PROBLEM REQUIREMENTS | Could you return every record below word for word, leaving out the pictures?

Stored data entries:
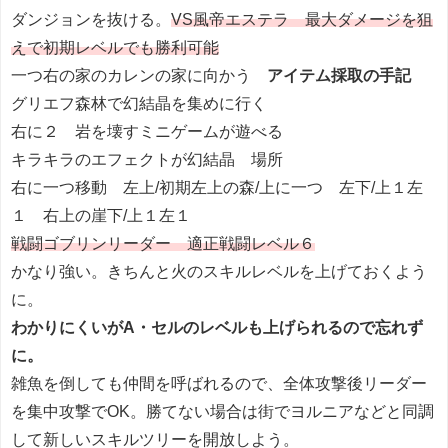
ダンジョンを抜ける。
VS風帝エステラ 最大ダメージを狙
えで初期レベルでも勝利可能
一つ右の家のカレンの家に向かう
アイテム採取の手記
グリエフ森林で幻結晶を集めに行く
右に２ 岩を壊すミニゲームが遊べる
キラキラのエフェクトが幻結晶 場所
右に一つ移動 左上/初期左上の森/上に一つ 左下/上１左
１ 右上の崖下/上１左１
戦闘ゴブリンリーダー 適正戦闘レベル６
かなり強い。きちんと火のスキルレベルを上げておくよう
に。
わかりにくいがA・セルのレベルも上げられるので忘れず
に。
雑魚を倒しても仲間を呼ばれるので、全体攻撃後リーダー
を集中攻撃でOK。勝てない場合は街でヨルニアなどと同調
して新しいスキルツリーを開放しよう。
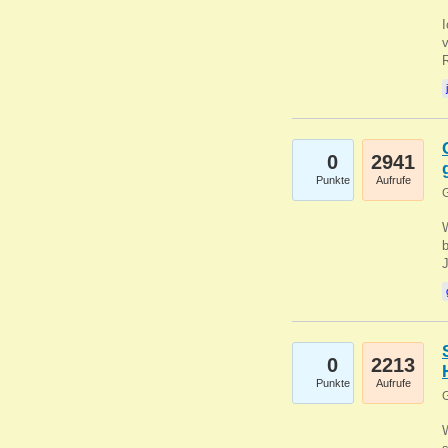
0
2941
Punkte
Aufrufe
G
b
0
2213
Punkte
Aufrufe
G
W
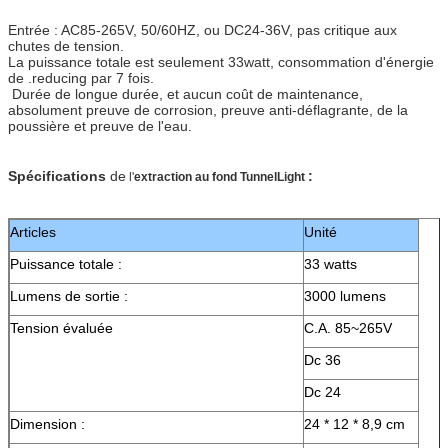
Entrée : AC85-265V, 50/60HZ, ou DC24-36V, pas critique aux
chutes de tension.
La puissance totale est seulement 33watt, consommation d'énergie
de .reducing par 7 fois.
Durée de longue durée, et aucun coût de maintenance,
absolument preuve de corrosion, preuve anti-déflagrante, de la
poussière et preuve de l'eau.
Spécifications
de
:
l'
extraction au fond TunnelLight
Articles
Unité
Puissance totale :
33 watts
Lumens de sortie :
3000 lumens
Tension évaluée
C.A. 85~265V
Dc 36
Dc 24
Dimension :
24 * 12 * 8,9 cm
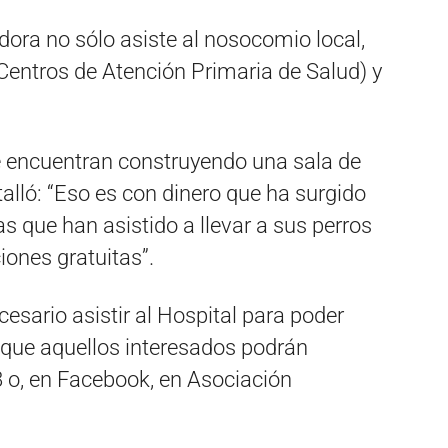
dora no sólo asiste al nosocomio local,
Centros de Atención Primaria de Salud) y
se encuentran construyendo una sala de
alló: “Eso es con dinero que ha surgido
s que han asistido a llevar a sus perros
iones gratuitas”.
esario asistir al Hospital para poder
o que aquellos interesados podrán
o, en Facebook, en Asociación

TASK RESULT |
ダンジョンを抜ける。
VS風帝エステラ 最大ダメージを狙
えで初期レベルでも勝利可能
一つ右の家のカレンの家に向かう
アイテム採取の手記
グリエフ森林で幻結晶を集めに行く
右に２ 岩を壊すミニゲームが遊べる
キラキラのエフェクトが幻結晶 場所
右に一つ移動 左上/初期左上の森/上に一つ 左下/上１左
１ 右上の崖下/上１左１
戦闘ゴブリンリーダー 適正戦闘レベル６
かなり強い。きちんと火のスキルレベルを上げておくよう
に。
わかりにくいがA・セルのレベルも上げられるので忘れず
に。
雑魚を倒しても仲間を呼ばれるので、全体攻撃後リーダー
を集中攻撃でOK。勝てない場合は街でヨルニアなどと同調
して新しいスキルツリーを開放しよう。
0
2941
Punkte
Aufrufe
G
b
0
2213
Punkte
Aufrufe
G
W
Entrée : AC85-265V, 50/60HZ, ou DC24-36V, pas critique aux
chutes de tension.
La puissance totale est seulement 33watt, consommation d'énergie
de .reducing par 7 fois.
Durée de longue durée, et aucun coût de maintenance,
absolument preuve de corrosion, preuve anti-déflagrante, de la
poussière et preuve de l'eau.
Spécifications
de
:
l'
extraction au fond TunnelLight
Articles
Unité
Puissance totale :
33 watts
Lumens de sortie :
3000 lumens
Tension évaluée
C.A. 85~265V
Dc 36
Dc 24
Dimension :
24 * 12 * 8,9 cm
dora no sólo asiste al nosocomio local,
Centros de Atención Primaria de Salud) y
se encuentran construyendo una sala de
alló: “Eso es con dinero que ha surgido
s que han asistido a llevar a sus perros
iones gratuitas”.
esario asistir al Hospital para poder
o que aquellos interesados podrán
o, en Facebook, en Asociación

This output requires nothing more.